• [Task] If pictures appear among the lines below, leave them out while you return exactly the lines from the one with "使い方が簡単なオールインワンジェルや、洗顔料と化粧水の" through the one with "Site out of".

::: Input records

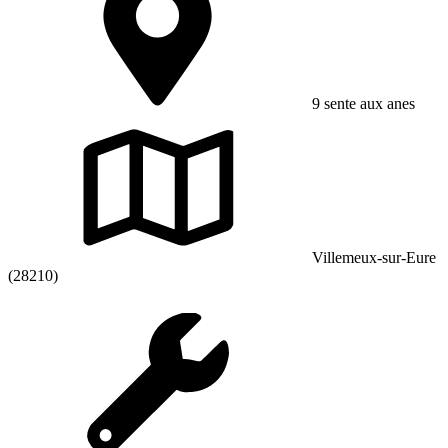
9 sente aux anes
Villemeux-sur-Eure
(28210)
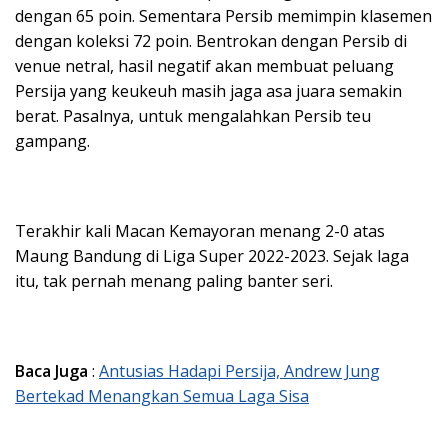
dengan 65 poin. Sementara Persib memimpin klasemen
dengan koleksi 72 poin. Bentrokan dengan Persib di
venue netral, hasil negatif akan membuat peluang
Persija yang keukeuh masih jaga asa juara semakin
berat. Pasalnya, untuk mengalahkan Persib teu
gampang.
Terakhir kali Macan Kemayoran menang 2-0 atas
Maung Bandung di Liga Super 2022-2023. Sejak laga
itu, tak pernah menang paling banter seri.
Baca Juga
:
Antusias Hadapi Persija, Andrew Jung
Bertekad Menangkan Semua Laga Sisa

::::::
::: Input records

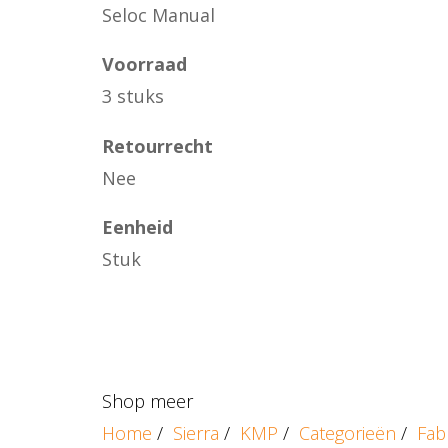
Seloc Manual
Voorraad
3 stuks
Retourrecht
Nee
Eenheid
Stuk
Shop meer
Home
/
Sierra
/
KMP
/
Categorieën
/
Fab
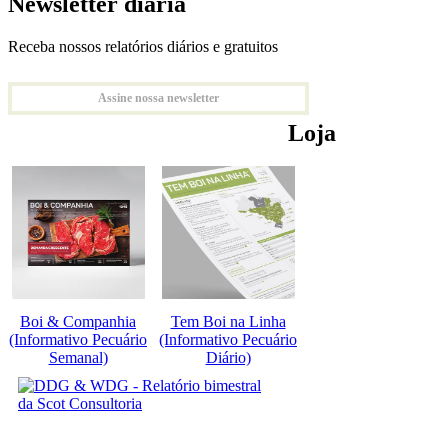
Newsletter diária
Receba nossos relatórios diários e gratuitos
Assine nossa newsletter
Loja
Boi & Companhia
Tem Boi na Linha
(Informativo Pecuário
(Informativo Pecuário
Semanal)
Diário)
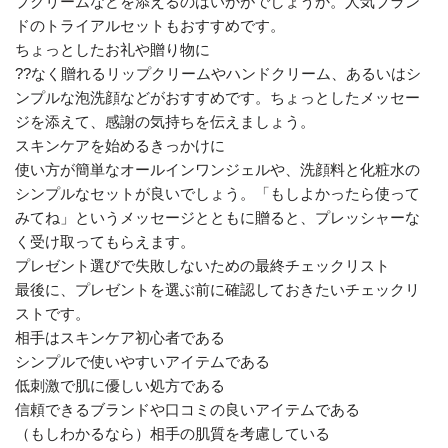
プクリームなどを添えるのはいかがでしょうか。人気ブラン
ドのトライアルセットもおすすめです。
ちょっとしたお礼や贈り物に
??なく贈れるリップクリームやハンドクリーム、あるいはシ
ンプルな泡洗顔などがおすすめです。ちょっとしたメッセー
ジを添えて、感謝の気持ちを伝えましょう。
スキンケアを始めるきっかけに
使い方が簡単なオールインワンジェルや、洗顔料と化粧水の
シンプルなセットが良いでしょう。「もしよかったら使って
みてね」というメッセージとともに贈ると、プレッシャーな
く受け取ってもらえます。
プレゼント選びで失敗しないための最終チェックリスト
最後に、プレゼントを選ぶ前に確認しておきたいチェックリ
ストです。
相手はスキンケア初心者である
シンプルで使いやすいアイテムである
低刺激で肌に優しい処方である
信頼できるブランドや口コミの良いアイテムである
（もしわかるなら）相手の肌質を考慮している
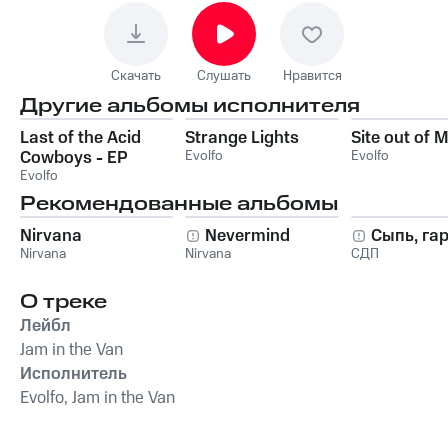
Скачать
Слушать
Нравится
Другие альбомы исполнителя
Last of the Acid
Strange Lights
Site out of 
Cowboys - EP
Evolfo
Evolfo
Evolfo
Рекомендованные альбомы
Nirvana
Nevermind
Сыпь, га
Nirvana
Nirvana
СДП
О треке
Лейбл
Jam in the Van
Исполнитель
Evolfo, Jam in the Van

::::::
::: Input records

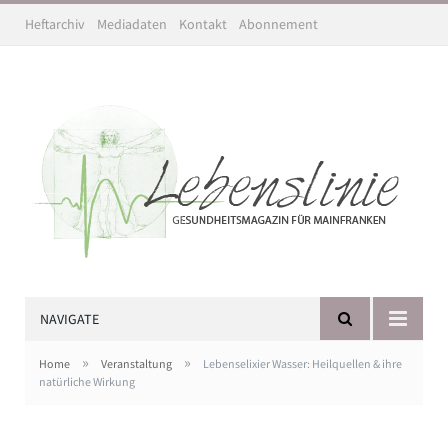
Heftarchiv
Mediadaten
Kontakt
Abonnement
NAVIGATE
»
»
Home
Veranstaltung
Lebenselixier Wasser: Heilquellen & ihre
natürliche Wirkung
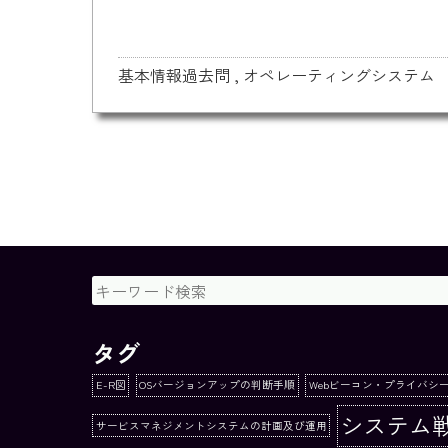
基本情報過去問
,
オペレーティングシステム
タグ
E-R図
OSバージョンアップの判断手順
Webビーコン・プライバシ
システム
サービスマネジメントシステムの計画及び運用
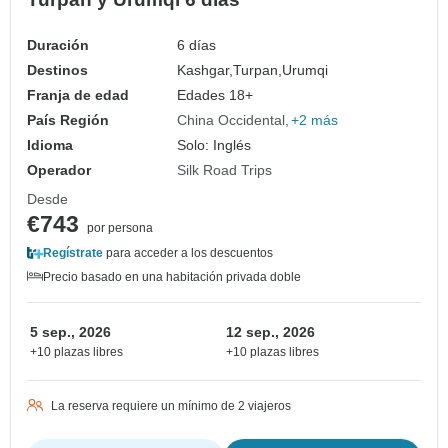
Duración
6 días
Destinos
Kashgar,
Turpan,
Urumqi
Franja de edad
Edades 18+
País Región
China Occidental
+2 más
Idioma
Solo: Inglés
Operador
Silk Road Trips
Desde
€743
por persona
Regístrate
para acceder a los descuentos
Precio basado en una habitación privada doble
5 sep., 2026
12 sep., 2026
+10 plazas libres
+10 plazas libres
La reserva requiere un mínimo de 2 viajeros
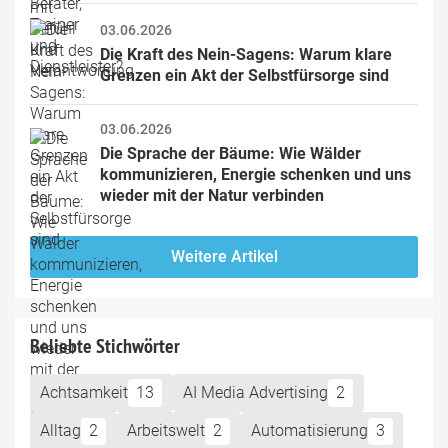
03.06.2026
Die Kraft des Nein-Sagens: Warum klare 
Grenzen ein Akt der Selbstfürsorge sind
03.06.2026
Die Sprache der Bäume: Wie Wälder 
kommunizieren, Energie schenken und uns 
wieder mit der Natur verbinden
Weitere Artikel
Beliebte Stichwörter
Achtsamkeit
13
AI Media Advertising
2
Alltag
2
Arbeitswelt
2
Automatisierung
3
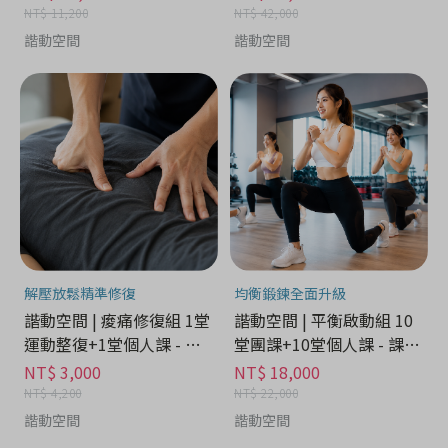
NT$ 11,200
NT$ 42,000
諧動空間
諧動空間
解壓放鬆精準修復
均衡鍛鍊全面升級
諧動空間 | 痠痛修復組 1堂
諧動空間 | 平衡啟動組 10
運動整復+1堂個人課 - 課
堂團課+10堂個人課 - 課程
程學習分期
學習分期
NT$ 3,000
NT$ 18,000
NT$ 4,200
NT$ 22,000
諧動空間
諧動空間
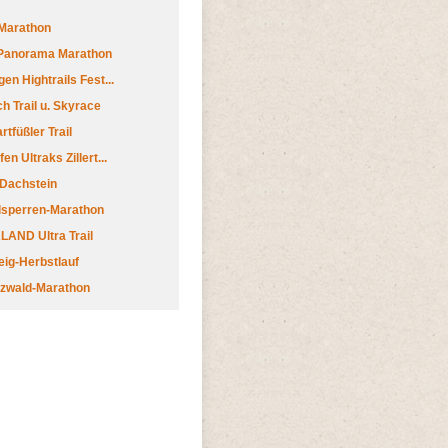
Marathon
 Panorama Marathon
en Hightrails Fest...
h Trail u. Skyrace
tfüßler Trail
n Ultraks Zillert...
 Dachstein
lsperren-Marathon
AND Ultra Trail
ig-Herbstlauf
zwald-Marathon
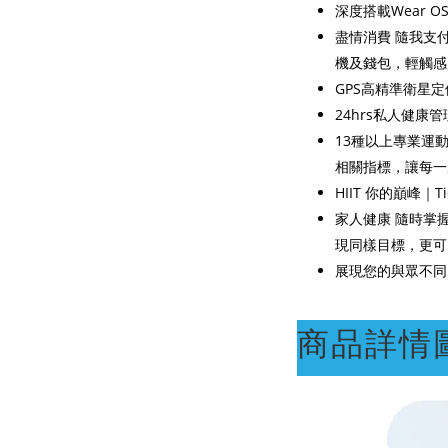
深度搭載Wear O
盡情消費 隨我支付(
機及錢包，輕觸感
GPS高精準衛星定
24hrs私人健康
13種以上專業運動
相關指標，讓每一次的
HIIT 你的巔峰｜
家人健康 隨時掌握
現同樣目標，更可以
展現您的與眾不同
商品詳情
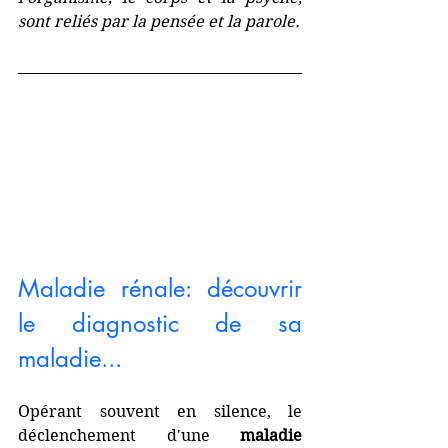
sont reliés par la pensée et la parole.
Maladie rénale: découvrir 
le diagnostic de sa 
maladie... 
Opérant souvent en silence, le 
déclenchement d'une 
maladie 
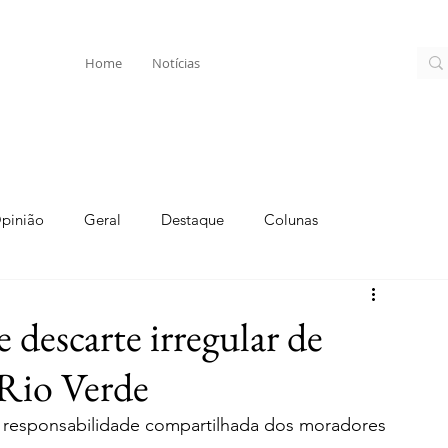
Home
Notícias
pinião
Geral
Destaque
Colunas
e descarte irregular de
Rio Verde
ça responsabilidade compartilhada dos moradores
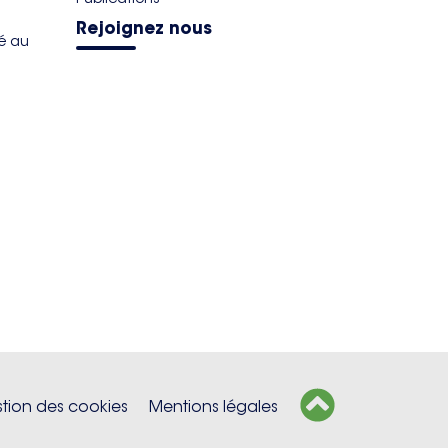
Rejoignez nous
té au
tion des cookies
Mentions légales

::::::

• [Completed exercise]
使い方が簡単なオールインワンジェルや、洗顔料と化粧水の
シンプルなセットが良いでしょう。「もしよかったら使って
みてね」というメッセージとともに贈ると、プレッシャーな
く受け取ってもらえます。
プレゼント選びで失敗しないための最終チェックリスト
最後に、プレゼントを選ぶ前に確認しておきたいチェックリ
ストです。
相手はスキンケア初心者である
シンプルで使いやすいアイテムである
低刺激で肌に優しい処方である
信頼できるブランドや口コミの良いアイテムである
（もしわかるなら）相手の肌質を考慮している
Скачать
Слушать
Нравится
Другие альбомы исполнителя
Last of the Acid
Strange Lights
Site out of 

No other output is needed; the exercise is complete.